For this Pastel Sai image, we use patch_size = 15, overlap = 5, tol = 1, alpha = 0.8.

Bells & Whistles: Iterative Texture Transfer

The "Bells & Whistles" task extends the texture transfer technique by implementing an iterative approach. The method refines the texture transfer over multiple iterations, progressively improving the quality and resolution of the generated texture. The function iterative_texture_transfer(sample, guidance_img, alpha, num_iterations, initial_patch_size, overlap, tol) is used for this purpose.

  • Key Steps:
    • Initialize the output image as a blank canvas.
    • Iterate over multiple scales:
      • At each iteration, adjust the patch size to refine the texture details.
      • Downsample the guidance image to match the scale of the current iteration.
      • Resize the output image to align with the scaled guidance image.
      • Perform texture transfer for the current resolution using the texture_transfer function.

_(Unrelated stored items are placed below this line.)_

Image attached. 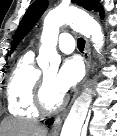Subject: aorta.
<instances>
[{
  "instance_id": "obj_1",
  "label": "aorta",
  "mask_w": 117,
  "mask_h": 136,
  "mask_svg": "<svg viewBox=\"0 0 117 136\" xmlns=\"http://www.w3.org/2000/svg\"><path fill=\"white\" fill-rule=\"evenodd\" d=\"M64 24H70L84 36L91 37V41L98 53L103 47L104 34L97 21L78 9L58 7L50 11L44 19L38 57V65L43 70L49 67L55 70L58 69L60 56L57 54L56 45L59 27ZM90 102V91L83 93L74 102L63 124L60 136H81Z\"/></svg>"
}]
</instances>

This iterative method progressively improves texture alignment with the guidance image, creating higher quality results. It makes further improvements on the traditional texture transfer function.

The examples below show the result of this method:

For the iterative texture transfer, we use alpha = 0.5, num_iterations = 3, initial_patch_size = 60, overlap = 5, tol = 1. As can be seen by the results the iterative method is more clear than the original method even though only 3 iterations were used. The nose and eye area is much more clear and random noise in the face is reduced.

For the iterative texture transfer, we use alpha = 0.8, num_iterations = 3, initial_patch_size = 60, overlap = 5, tol = 1. As can be seen by the results the iterative method seems to capture the lines of the mouth better and the eyes and hair separation is a little bit better. We predict that more iterations will cause the results to be more robust. However, we were not able to experiment with this as the google colab kernel would die.